The 2nd man… severely challenging… 1stly accept his intelligence ( he was a very bright man) and when he spits on the floor ask him and follow through with support for him to clean it up- rather than dashing of for disinfectant and cloth for yourself. Try to give no attention to his behaviour- when he hit- walked away, no eye contact, nothing. It took 1 week for the spitting to stop. After spending quality time with him, I discovererd he had a fascination for water… it was a way in. To cut a long story short, a behaviour program was put into place that reduced his challenging behaviour and meant after 7 years this guy went out into the world, spent the afternoon having lunch near a lake and many more enjoyable outings followed. Some people disagreed with this and thought I should have just tolerated the behaviour and it was ‘ unfair’ for me to challenge these men ( mainly disgruntled staff who wanted an easy life!) But suddenly, these 2 men had some real quality of life.

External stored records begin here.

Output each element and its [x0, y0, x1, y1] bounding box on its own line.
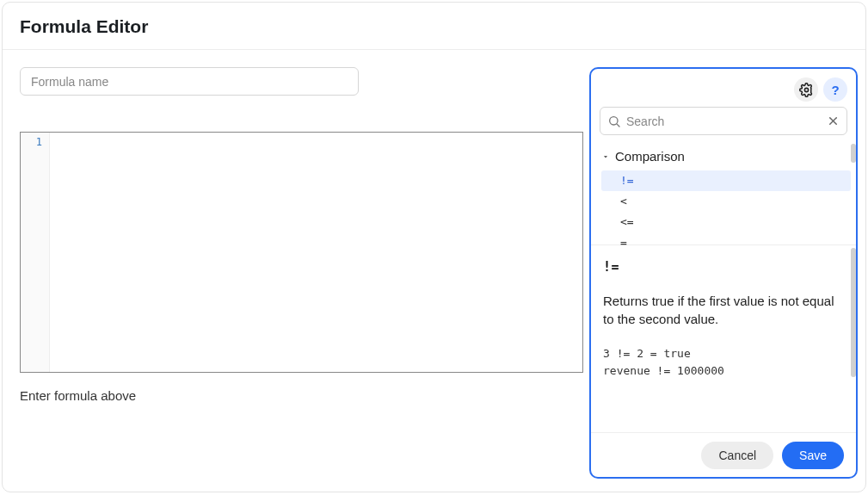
svg-point-1: [610, 116, 618, 124]
operator-item-less-equal[interactable]: <=: [601, 212, 851, 232]
formula-editor[interactable]: 1: [20, 132, 583, 373]
cancel-button[interactable]: Cancel: [701, 442, 773, 469]
clear-icon[interactable]: [827, 114, 840, 127]
operator-item-not-equal[interactable]: !=: [601, 170, 851, 191]
category-header[interactable]: Comparison: [596, 145, 851, 167]
help-icon: ?: [831, 83, 839, 97]
formula-name-input[interactable]: [20, 67, 359, 96]
content-area: 1 Enter formula above ?: [3, 50, 865, 489]
category-area: Comparison != < <= =: [591, 142, 856, 245]
save-button[interactable]: Save: [782, 442, 844, 469]
helper-body: Comparison != < <= = != Returns true if …: [591, 142, 856, 432]
helper-footer: Cancel Save: [591, 432, 856, 477]
operator-detail: != Returns true if the first value is no…: [591, 245, 856, 432]
detail-title: !=: [603, 259, 844, 275]
line-gutter: 1: [21, 133, 50, 372]
detail-description: Returns true if the first value is not e…: [603, 292, 844, 328]
operator-list: != < <= =: [601, 170, 851, 254]
search-row: [591, 107, 856, 142]
scrollbar-thumb[interactable]: [851, 144, 856, 163]
settings-button[interactable]: [794, 77, 818, 102]
helper-panel: ?: [589, 67, 858, 479]
svg-point-0: [804, 88, 808, 91]
help-button[interactable]: ?: [823, 77, 847, 102]
operator-item-less[interactable]: <: [601, 191, 851, 212]
helper-toolbar: ?: [591, 69, 856, 107]
svg-line-2: [617, 124, 619, 127]
category-label: Comparison: [615, 149, 685, 164]
header: Formula Editor: [3, 3, 865, 50]
search-wrap: [600, 107, 847, 135]
search-icon: [607, 114, 621, 128]
detail-example: 3 != 2 = true revenue != 1000000: [603, 345, 844, 379]
search-input[interactable]: [621, 114, 827, 128]
gear-icon: [799, 83, 814, 97]
chevron-down-icon: [601, 152, 610, 161]
line-number: 1: [21, 136, 42, 148]
formula-textarea[interactable]: [50, 133, 582, 372]
page-title: Formula Editor: [20, 16, 848, 37]
scrollbar-thumb[interactable]: [851, 248, 856, 377]
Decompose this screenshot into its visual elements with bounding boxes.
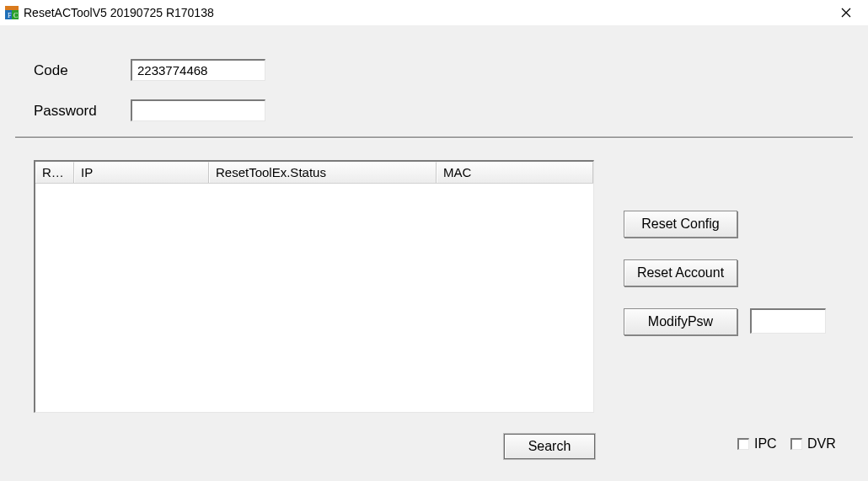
app-icon: F C	[5, 6, 19, 19]
svg-text:F: F	[8, 12, 12, 19]
modify-psw-input[interactable]	[752, 310, 825, 333]
column-ip[interactable]: IP	[74, 162, 209, 183]
password-input[interactable]	[137, 103, 260, 119]
modify-psw-button[interactable]: ModifyPsw	[624, 308, 737, 335]
device-table[interactable]: Re... IP ResetToolEx.Status MAC	[34, 160, 594, 413]
ipc-checkbox[interactable]: IPC	[737, 436, 777, 452]
modify-psw-input-wrap	[750, 308, 826, 334]
client-area: Code 2233774468 Password Re... IP ResetT…	[0, 25, 868, 481]
password-input-wrap	[131, 99, 265, 121]
dvr-checkbox[interactable]: DVR	[790, 436, 836, 452]
column-status[interactable]: ResetToolEx.Status	[209, 162, 437, 183]
password-label: Password	[34, 103, 97, 120]
svg-text:C: C	[13, 12, 18, 19]
separator	[15, 136, 853, 138]
code-label: Code	[34, 62, 68, 79]
column-mac[interactable]: MAC	[437, 162, 593, 183]
svg-rect-0	[5, 6, 19, 10]
reset-account-button[interactable]: Reset Account	[624, 259, 737, 286]
titlebar: F C ResetACToolV5 20190725 R170138	[0, 0, 868, 25]
table-header-row: Re... IP ResetToolEx.Status MAC	[35, 162, 593, 184]
close-button[interactable]	[829, 1, 863, 24]
ipc-checkbox-label: IPC	[754, 436, 777, 452]
window-title: ResetACToolV5 20190725 R170138	[24, 6, 214, 19]
checkbox-box-icon	[790, 438, 802, 450]
search-button[interactable]: Search	[504, 434, 595, 459]
dvr-checkbox-label: DVR	[807, 436, 836, 452]
code-display: 2233774468	[131, 59, 265, 81]
column-re[interactable]: Re...	[35, 162, 74, 183]
reset-config-button[interactable]: Reset Config	[624, 211, 737, 238]
checkbox-box-icon	[737, 438, 749, 450]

Whether people agree with me challenging my son every now and again or not- I think back and my motivation is simple…. that will not be MY boy, not able to go out as no-one has supported him to face his routines and demands in a sensitive and appropriate manner, it will not be my boy that will only eat from a blue plate and drink from a blue cup and not be able to leave an institution essentially. I will fight every step of the way for my boy and if I have to suffer a few kicks and bites and screams along the way, so be it. I am his mum and it my job to help him achieve all he wants to achieve. ( and if gets a job where he can spend 8 hours a day on a computer, good for him! But I will equip him with skills and coping strategies that mean that this is not his ONLY option:)


3 Comments (+add yours?)

  1. Deb at
    Aug 20, 2011 @ 17:10:46

    Really interesting post. I also strive for a balanced approach. I challenge my son where I can but if my son is unresponsive, angry or in meltdown I don’t. I try and challenge my son now and again, when I feel I have a chance to help him learn something and make progress. In fact, thinking back, it was only by challenging my son that he eventually recovered enough from his agoraphobia and school refusal to return to education. Even now he has a tendency to want to be reclusive at home so I am always encouraging him to get out and to break his reliance upon the computer. I think we are getting somewhere with this.

    PS saddened to read how some of those residents were treated but its good to hear how your positive work turned their lives around.


  2. highlanddream
    Aug 21, 2011 @ 08:14:16

    Thanks for your comment , Deb. It sounds as though we have very similar approaches:) I am so pleased to hear about your son’s return to education with your support and encouragement. PC’s are a blessing and a curse aren’t they! My son would happily be on one all day ( educational activities as he loves numbers and reading and science type activities) and I know that isn’t unique. As much as it feeds his thirst for knowledge, it doesn’t help him socially, obviously. Without some level of challenge from me on his ‘good days’ my son would go out (occasionally) to the library, Tesco’s and ‘the Green Shop.’ ( Subway) and that would pretty much be it. As well as hindering him in the long term, when you have another child (ren) it is unfair not to consider their needs and wishes too. Not easy being a mum is it ? 🙂 Best wishes to you and your family.


  3. Jodie Smith
    Sep 11, 2011 @ 14:17:09

    this is fascinating. I read so many things where an ASD child will only do this or that or else there’s a meltdown and I wondered if I was sometime being cruel in expecting my DD to deal with things. But I think the fact that she has, and she now has coping strategies to deal with upsetting situations makes her better equipped for life and eventually more independent. Even the SENCO at her school says we need to teach her coping strategies. And the fact that she can learn these strategies means it can’t be cruel.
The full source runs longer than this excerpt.